Hurley dan Morin (2000), menjelaskan bahwa peradangan pada ambing diawali dengan masuknya bakteri ke dalam ambing yang dilanjutkan dengan multiplikasi. Pembuluh darah ambing mengalami vasodilatasi dan terjadi peningkatan aliran darah pada ambing. Permeabilitas pembuluh darah meningkat disertai dengan pembentukan produk-produk inflamasi. Adanya filtrasi cairan ke jaringan menyebabkan kebengkakan pada ambing. Pada saat ini terjadi diapedesis, sel-sel PMN dan makrofag keluar dari pembuluh darah menuju jaringan yang terinfeksi dilanjutkan dengan fagositosis dan penghancuran bakteri.

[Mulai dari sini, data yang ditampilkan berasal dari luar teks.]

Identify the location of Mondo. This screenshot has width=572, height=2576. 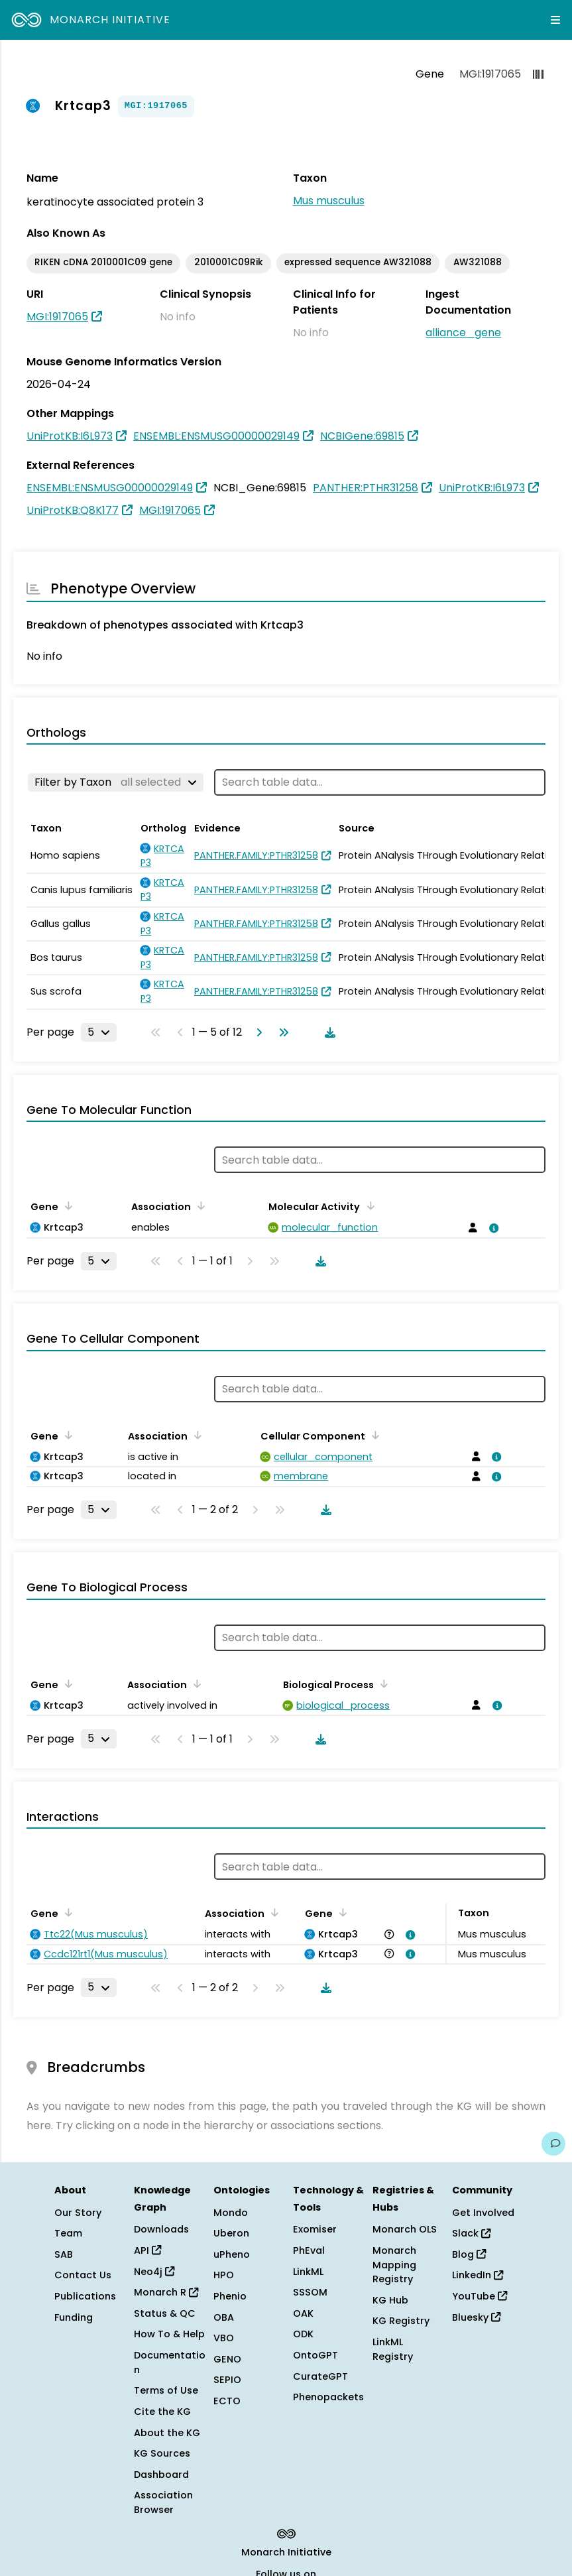 (230, 2212).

Secara garis besar, mastitis dibedakan menjadi dua, yaitu mastitis klinis dan mastitis subklinis. Diagnosa mastitis klinis dapat dengan mudah ditentukan dari gejala klinis, yaitu adanya pembengkakan atau kemerahan pada ambing. Pemeriksaan fisik menunjukkan hewan mengalami kenaikan suhu tubuh, denyut jantung dan laju pernapasan. Gejala tersebut dapat dideteksi dengan pemeriksaan

fisik, selain itu hewan penderita mengalami gejala sakit secara umum, misalnya demam atau penurunan nafsu makan (Kelly 1986).

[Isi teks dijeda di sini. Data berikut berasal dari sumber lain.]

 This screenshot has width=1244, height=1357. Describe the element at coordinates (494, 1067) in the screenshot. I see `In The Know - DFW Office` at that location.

Berbeda dengan mastitis klinis, mastitis subklinis tidak menunjukkan gejala klinis. Definisi mastitis subklinis menurut International Dairy Federation (IDF) adalah mastitis yang ditandai peningkatan jumlah sel somatik lebih dari 400 000 sel/ml dan ditemukan bakteri patogen. Susu yang diambil berasal dari kuartir dalam masa laktasi normal (Subronto 2003; Hogeveen 2005; Lukman et al .

2009).

Penurunan kuantitas dan kualitas susu jarang diamati oleh peternak sedangkan penurunan kualitas susu hanya dapat diperiksa di laboratorium, oleh karena itu diagnosa mastitis subklinis jarang dilakukan. Kualitas susu yang diperiksa melalui perubahan kimiawi pada susu, meliputi penurunan jumlah kasein, total protein dan gula susu atau laktosa (Subronto 2003). Diagnosa mastitis subklinis dapat dilakukan dengan berbagai cara pengujian susu, misalnya dengan uji katalase, California Mastitis Test, Whiteside Test, Aulendorfer Mastitis Probe, Wisconsin Mastitis Test, uji mastitis dengan IPB-1 atau pengujian secara langsung dengan menghitung jumlah sel somatik menggunakan metode Breed (Lukman et al. 2009).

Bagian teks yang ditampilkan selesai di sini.